(The Center Square) – Arkansas drivers are paying the nation’s third-lowest gas price average, according to a AAA report on gas prices.
Arkansas residents are paying one cent less per gallon than last week at $2.69 for a gallon of regular unleaded gasoline. The price is five cents less per gallon compared to the previous year. Fort Smith has the cheapest fuel at $2.62 a gallon, while West Memphis is the highest at $2.80.
“Gas prices have seen a mixed bag in the last week to close the year but annually drivers experienced savings at the pump year-over-year,” said AAA Spokesperson Nick Chabarria. “That comes as little surprise given Arkansas and the rest of the country experienced record high gas prices in June 2022, a mark we did not come close to in 2023.”
Only Mississippi and Texas have less expensive gas.
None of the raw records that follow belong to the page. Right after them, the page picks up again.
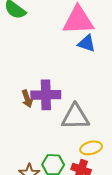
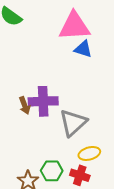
gray triangle: (75, 117) -> (73, 123), turned -40

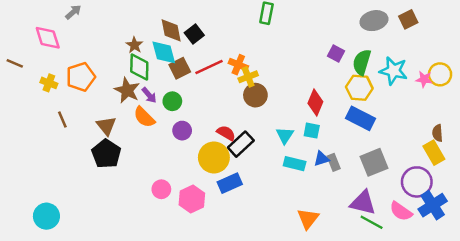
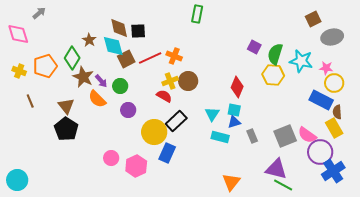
gray ellipse: (374, 21) -> (332, 37), moved
black square: (194, 34) -> (138, 31), turned 35
green diamond: (139, 67) -> (72, 58), moved, turned 30
yellow circle: (440, 74) -> (334, 83), moved
yellow cross: (248, 77) -> (170, 81), moved
blue rectangle: (361, 118) -> (321, 100), moved
red semicircle: (226, 133) -> (164, 96), moved
blue triangle: (321, 159) -> (234, 122), moved
blue rectangle: (230, 183) -> (167, 153), turned -42
pink semicircle: (401, 211) -> (307, 135), moved

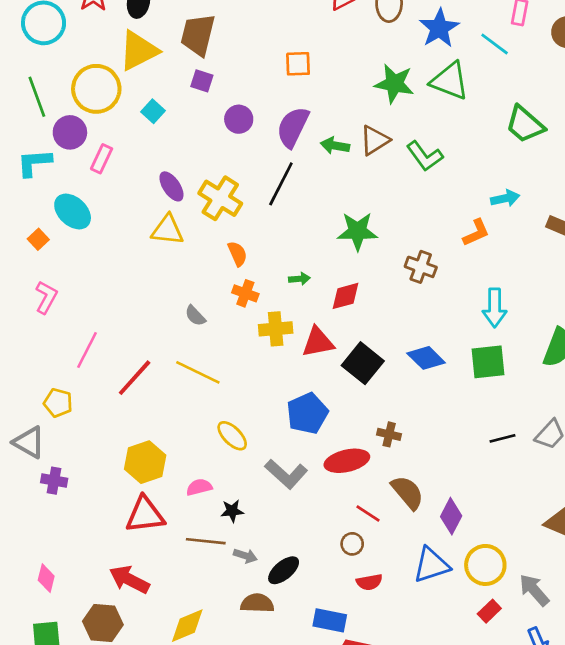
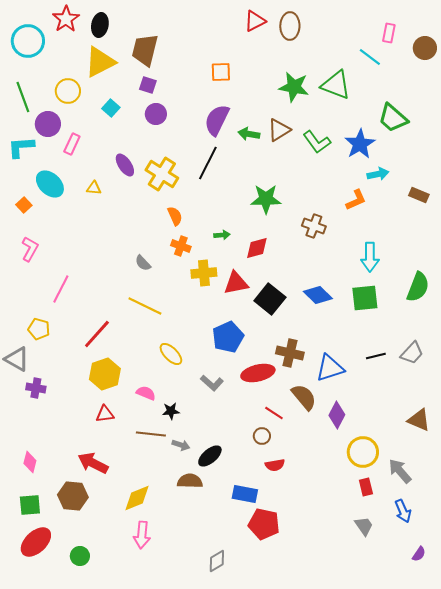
blue star: (439, 28) -> (360, 144), moved
yellow circle: (96, 89) -> (68, 91), size x0.7
purple circle: (239, 119) -> (156, 114), moved
yellow triangle: (168, 230) -> (94, 188), moved, size x0.6
red line: (135, 378) -> (97, 334), moved
brown cross: (389, 434) -> (290, 353), size x1.5
gray L-shape: (286, 474) -> (212, 383), size x0.7
pink semicircle: (199, 487) -> (146, 393), turned 36
red triangle: (145, 515) -> (105, 414), size x0.6
blue triangle: (431, 565) -> (330, 368), moved
red rectangle: (489, 611) -> (366, 487), turned -60

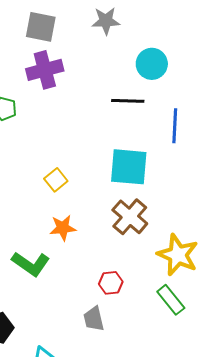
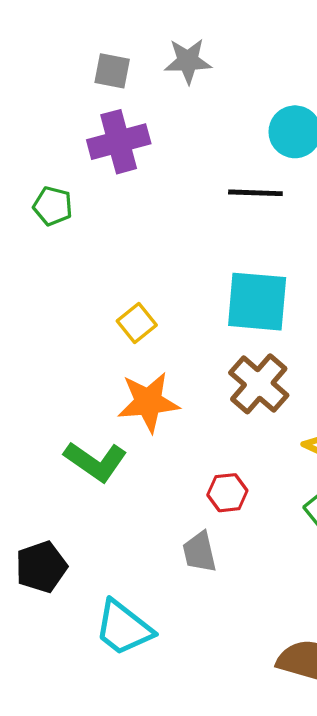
gray star: (106, 21) -> (188, 61), moved
gray square: (41, 27) -> (112, 71), size x0.7
orange star: (63, 228) -> (148, 402), size x1.4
Washington and California fuel costs are more than $4 per gallon.
The 2023 average gas price in Arkansas was $3.13 for regular unleaded, 39 cents less per gallon than in 2022 and 4 cents less than the national average for the same period when statewide annual averages peaked in Arkansas at $3.52 per gallon.
GasBuddy’s annual Fuel Price Outlook forecasts the yearly national average fuel cost will drop from $3.51 per gallon this year to $3.38 in 2024. Arkansas’s state average for 2024 is estimated between $2.92 and $3.22 per gallon.
“As the world continues to navigate situations like the Russian invasion of Ukraine and violence in the Middle East, an elevated level of uncertainty remains, making an accurate forecast very challenging,” the report said. “These situations, as well as the fluid state of the global economy, fiscal policy by central banks to tame inflation, as well as potential interest rate cuts could alter the direction of the economy, shifting fundamentals in significant ways.”
The $5 and $6 gas prices will fade into memory, said Patrick De Haan, head of Petroleum Analysis and author of the GasBuddy outlook report.
“The global refining picture continues to improve, providing more capacity and peace of mind that record-setting prices will stay away from the pump this year,” De Haan said. “2024 will feature some volatility, unexpected outages and disruptions, and potentially weather-related issues, but I do not expect it to feature record prices—anywhere.”